Premesso dunque che tutti desideriamo la pace, la scelta da compiere si restringe a due campi: pace a tutti i costi, o pace con giustizia? È la pace ottenuta a ogni costo, con tutti i mezzi possibili, leciti o illeciti; o è la pace con diritto e giustizia, da garantire quindi impedendo che il prepotente prevalga, e che possa in futuro ripetere i suoi illeciti?

Si comprende quindi perché studiosi, accademici e teorici sono in crisi: gli eventi del mondo sconvolgono le loro teorie sulla pace e sulla guerra, perché la realtà è più creativa delle loro analisi. Essi riflettono sulla pace e sulla guerra, per poi trovarsi dinanzi a un’inedita terza categoria: quella dell’«operazione militare speciale».

Nessuna teoria, presa in sé, è in grado di impedire la guerra e la conflittualità internazionale. Se si cerca un antidoto ai conflitti, non lo si troverà di certo nella speculazione accademica. C’è poi qualcosa di nuovo anzi d’antico, in ogni guerra. Vladimir Putin ha scatenato una guerra di distruzione culturale, oltre che una guerra “territoriale”. Ha scatenato una guerra per cancellare una nazione, l’Ucraina, che per lui non è mai esistita, e che non esiste; una guerra per cancellare una memoria storica che era il tessuto connettivo di una giovane società civile, quella ucraina, che da tempo non si riconosceva più nella nazione russa, se non in una fratellanza di origini.

In un tale contesto, che significato dobbiamo attribuire alle voci su un “cessate il fuoco”? La nozione va inquadrata politologicamente, e non in base agli umanissimi desideri che ispirano i nostri pensieri. Ci sono moltissime ragioni per cui un “cessate il fuoco” può rivelarsi qualcosa di immaginario. Una di queste è la mancanza di volontà delle parti. Nel caso attuale, le due parti sono in posizione asimmetrica: una di esse è l’aggressore, l’altro è l’aggredito; una distinzione sancita dalla carta dell’ONU.
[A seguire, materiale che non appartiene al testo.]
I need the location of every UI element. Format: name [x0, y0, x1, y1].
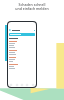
- other: Back: [9, 29, 11, 31]
- button[interactable]: Tab: [31, 83, 35, 87]
- button[interactable]: Tab: [20, 83, 24, 87]
- button[interactable]: Tab: [25, 83, 29, 87]
- button[interactable]: Back: [8, 28, 36, 32]
- staticText: Schaden schnell und einfach melden: [15, 2, 49, 11]
- button[interactable]: [9, 33, 35, 36]
- button[interactable]: Tab: [9, 83, 13, 87]
- button[interactable]: Tab: [15, 83, 19, 87]
- button[interactable]: More: [33, 29, 35, 31]
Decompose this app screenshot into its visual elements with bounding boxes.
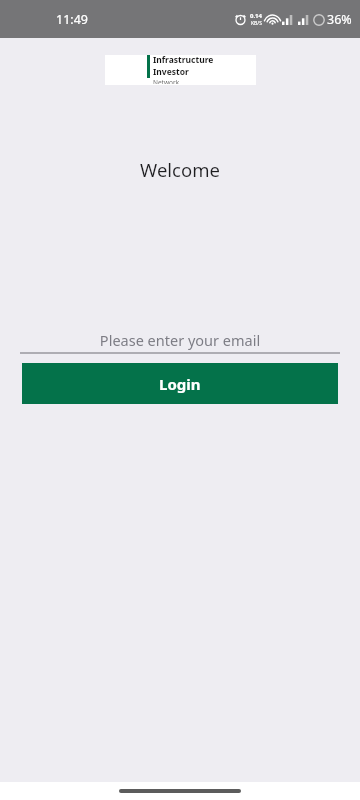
staticText: KB/S (251, 20, 262, 27)
staticText: Welcome (0, 157, 360, 182)
staticText: Network (153, 78, 180, 84)
staticText: 11:49 (56, 11, 88, 28)
staticText: Investor (153, 66, 189, 78)
staticText: Infrastructure (153, 54, 214, 66)
button[interactable]: Please enter your email (0, 330, 360, 354)
staticText: 0.14 (250, 12, 262, 20)
staticText: Login (159, 374, 201, 394)
staticText: 36% (327, 11, 352, 28)
button[interactable]: Login (22, 363, 338, 404)
staticText: Please enter your email (0, 330, 360, 350)
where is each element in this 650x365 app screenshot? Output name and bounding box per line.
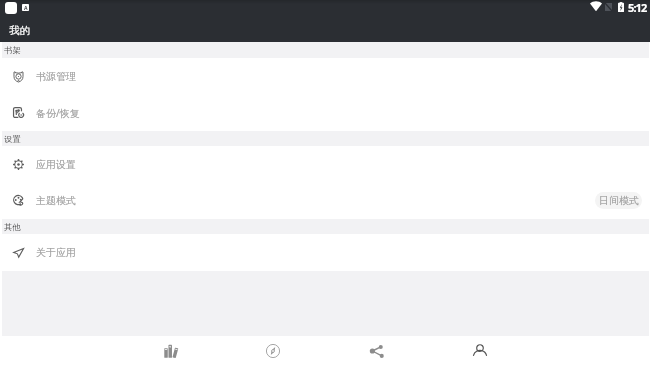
button[interactable]: Share xyxy=(351,336,402,365)
button[interactable]: Profile xyxy=(454,336,505,365)
button[interactable]: Explore xyxy=(247,336,298,365)
button[interactable]: 书源管理 xyxy=(0,58,650,95)
staticText: 我的 xyxy=(9,24,30,37)
button[interactable]: 应用设置 xyxy=(0,146,650,182)
staticText: 其他 xyxy=(4,222,21,232)
button[interactable]: Bookshelf xyxy=(145,336,196,365)
button[interactable]: 备份/恢复 xyxy=(0,94,650,131)
staticText: 备份/恢复 xyxy=(36,106,80,120)
staticText: 5:12 xyxy=(628,0,647,15)
staticText: 应用设置 xyxy=(36,158,76,171)
staticText: 主题模式 xyxy=(36,194,76,207)
staticText: 关于应用 xyxy=(36,246,76,259)
staticText: 书架 xyxy=(4,45,21,55)
staticText: 设置 xyxy=(4,134,21,144)
staticText: 书源管理 xyxy=(36,70,76,83)
button[interactable]: 关于应用 xyxy=(0,234,650,271)
staticText: 日间模式 xyxy=(599,194,639,207)
button[interactable]: 主题模式 xyxy=(0,182,650,218)
staticText: A xyxy=(24,4,28,11)
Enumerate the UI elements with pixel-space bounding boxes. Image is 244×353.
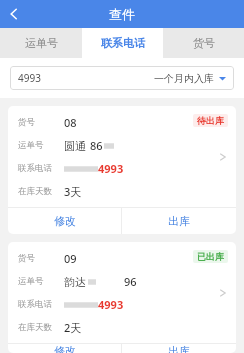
- button[interactable]: 运单号: [0, 28, 82, 58]
- staticText: 08: [64, 115, 77, 130]
- staticText: 韵达: [64, 275, 86, 289]
- staticText: 查件: [109, 6, 135, 22]
- staticText: 86: [90, 138, 103, 153]
- button[interactable]: 货号: [8, 106, 236, 207]
- staticText: 在库天数: [18, 322, 52, 333]
- button[interactable]: 货号: [163, 28, 244, 58]
- staticText: 运单号: [18, 140, 44, 151]
- button[interactable]: 出库: [122, 208, 236, 234]
- staticText: 修改: [54, 214, 76, 228]
- staticText: 在库天数: [18, 186, 52, 197]
- button[interactable]: 联系电话: [82, 28, 163, 58]
- button[interactable]: Back: [0, 0, 28, 28]
- staticText: 货号: [18, 117, 35, 128]
- staticText: 09: [64, 251, 77, 266]
- staticText: 修改: [54, 344, 76, 353]
- button[interactable]: 修改: [8, 208, 121, 234]
- staticText: 2天: [64, 320, 82, 335]
- button[interactable]: 出库: [122, 344, 236, 353]
- staticText: 运单号: [25, 36, 58, 50]
- staticText: 联系电话: [18, 163, 52, 174]
- staticText: 货号: [18, 253, 35, 264]
- staticText: 一个月内入库: [154, 72, 214, 85]
- staticText: 已出库: [197, 251, 224, 262]
- button[interactable]: 修改: [8, 344, 121, 353]
- staticText: 4993: [98, 297, 124, 312]
- staticText: 联系电话: [18, 299, 52, 310]
- button[interactable]: 4993: [10, 66, 154, 90]
- staticText: 出库: [168, 214, 190, 228]
- staticText: 96: [124, 274, 137, 289]
- staticText: 3天: [64, 184, 82, 199]
- staticText: 运单号: [18, 276, 44, 287]
- staticText: 联系电话: [101, 36, 145, 50]
- staticText: 圆通: [64, 139, 86, 153]
- staticText: 4993: [98, 161, 124, 176]
- staticText: 待出库: [197, 115, 224, 126]
- staticText: 出库: [168, 344, 190, 353]
- button[interactable]: 一个月内入库: [154, 66, 234, 90]
- button[interactable]: 货号: [8, 242, 236, 343]
- staticText: 4993: [18, 71, 41, 85]
- staticText: 货号: [193, 36, 215, 50]
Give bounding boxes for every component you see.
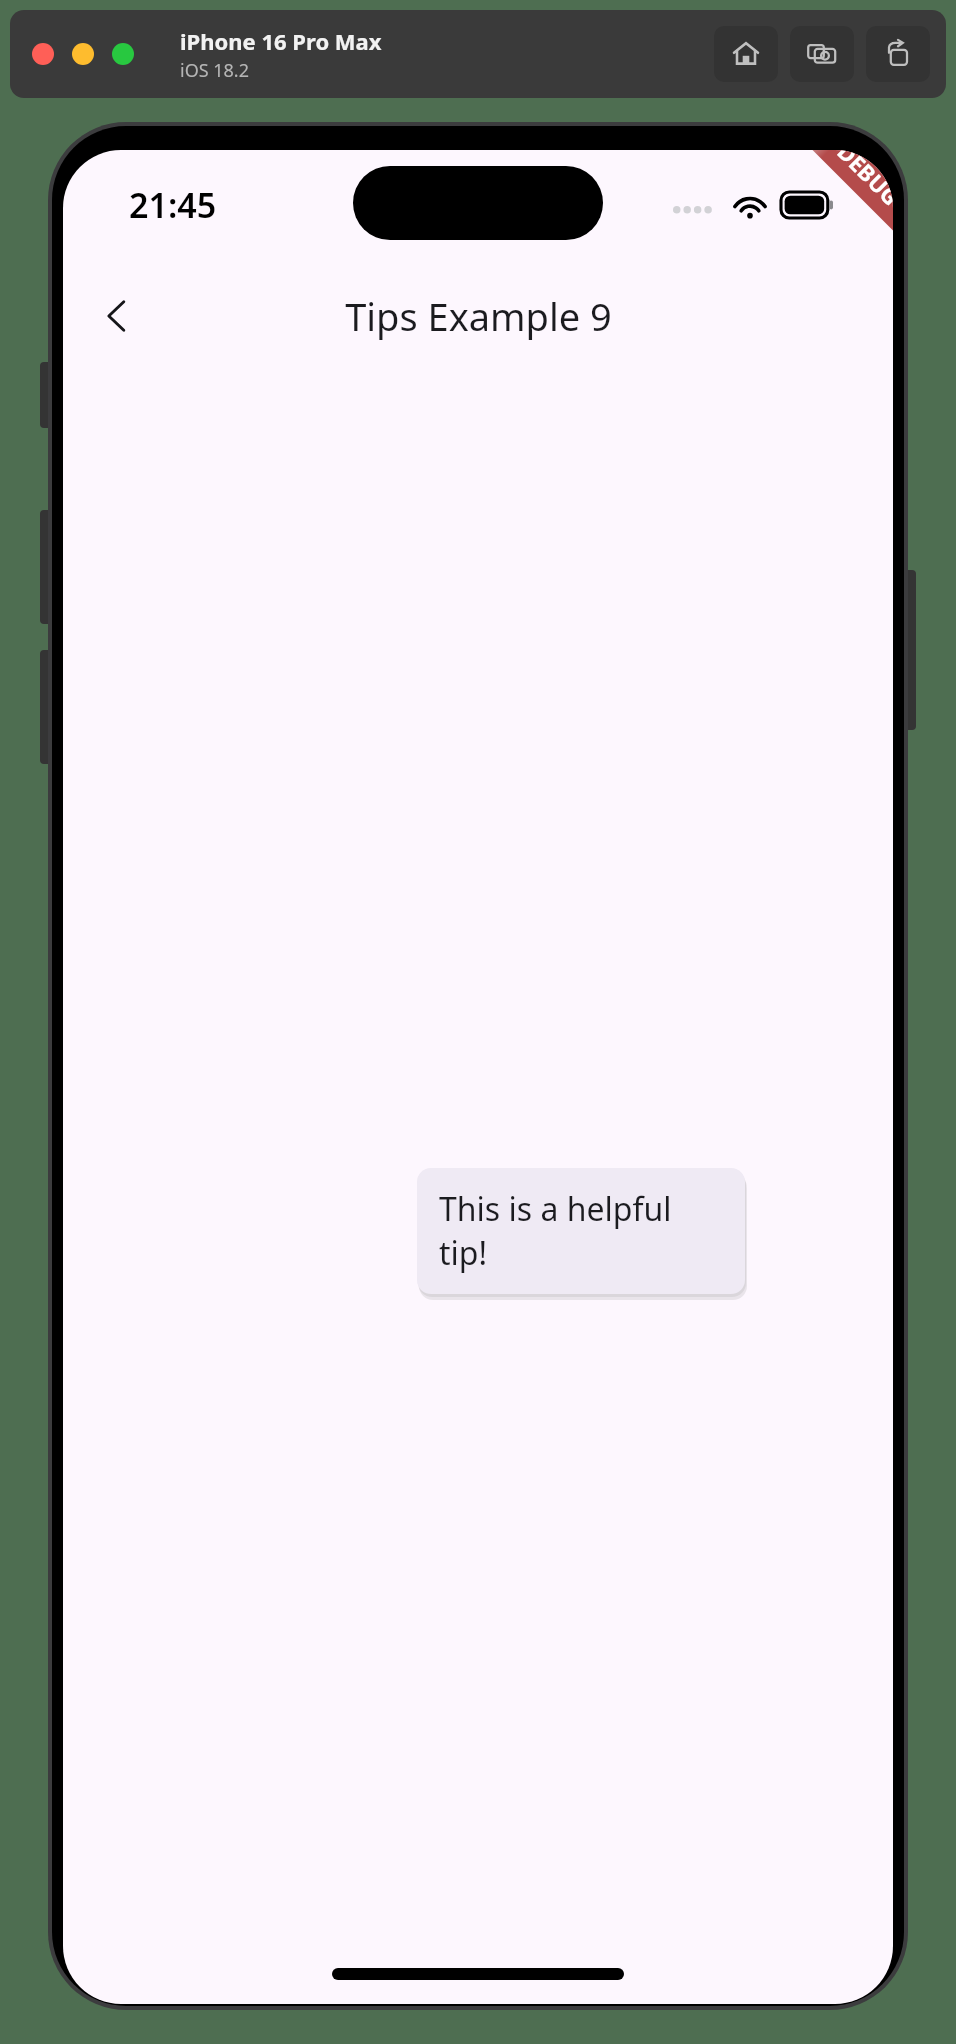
button[interactable]: Back <box>73 272 161 360</box>
staticText: iPhone 16 Pro Max <box>180 26 382 56</box>
button[interactable]: Zoom <box>112 43 134 65</box>
staticText: iOS 18.2 <box>180 58 249 83</box>
button[interactable]: Home <box>714 26 778 82</box>
button[interactable]: Close <box>32 43 54 65</box>
staticText: This is a helpful tip! <box>439 1187 723 1275</box>
staticText: 21:45 <box>129 182 217 228</box>
button[interactable]: Minimize <box>72 43 94 65</box>
staticText: Tips Example 9 <box>345 290 612 342</box>
staticText: DEBUG <box>832 150 893 212</box>
button[interactable]: Rotate <box>866 26 930 82</box>
button[interactable]: Screenshot <box>790 26 854 82</box>
button[interactable]: This is a helpful tip! <box>417 1168 745 1294</box>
Per attuare un “cessate il fuoco”, mancano poi quelle condizioni preventive che ogni analista considera essenziali: a) cessazione delle ostilità; b) separazione territoriale delle forze che si combattono; c) monitoraggio e supervisione delle prime due condizioni da parte di un soggetto terzo al di sopra delle parti. Si aggiunga a tutto questo che ciascuna delle parti in causa può avere una concezione “sartoriale” del “cessate il fuoco”: ossia cucita esclusivamente in base alle proprie esigenze strategiche, piuttosto che finalizzata alla durata della tregua. Bizzarramente, quindi, molto spesso il “cessate il fuoco” è uno strumento che si tenta di adattare alla concezione di guerra che ciascuna delle parti ha in mente.

A questo punto, dovremmo chiederci: qual è la concezione di guerra di Putin? Qual è quella degli ucraini? Da ciò dipende la “qualità” di un eventuale “cessate il fuoco”, e la sua utilità. Paradossalmente, allo stato attuale delle cose, è più “economico” per ciascuna delle parti esporre il proprio concetto di pace continuando a combattere, che non cercando un “cessate il fuoco” che comporta costi, rischi e responsabilità di ordine tecnico, politico, legale e geografico. E poi, dicevamo, un “cessate il fuoco” comporta l’intromissione seria e condivisa di un ente al di sopra delle parti, che sia in grado di farlo rispettare.

Ci siamo soffermati su questi temi per dare un’idea della loro estrema complessità. Nel 2022, l’Indice della pace globale, misurato annualmente dagli addetti ai lavori, è sceso dello 0,3%; è l’undicesimo peggioramento negli ultimi quattordici anni. Nel mondo, 90 Paesi hanno migliorato la loro performance; 71 l’hanno peggiorata; uno solo è rimasto stabile. Dal 2008, l’Islanda è il Paese più pacifico del mondo, seguita da Nuova Zelanda, Danimarca ed Austria. L’Afghanistan è il meno pacifico, seguito da Yemen, Siria, Russia e Sud Sudan, Paesi che da quattro anni sono nella “lista nera” dell’instabilità internazionale.

Tutto il mondo oggi è meno pacifico, da quando queste analisi statistiche sono iniziate. Ma questo quadro instabile è acuito dalle nostre scarse conoscenze e dal diffuso mancato interesse a questi temi.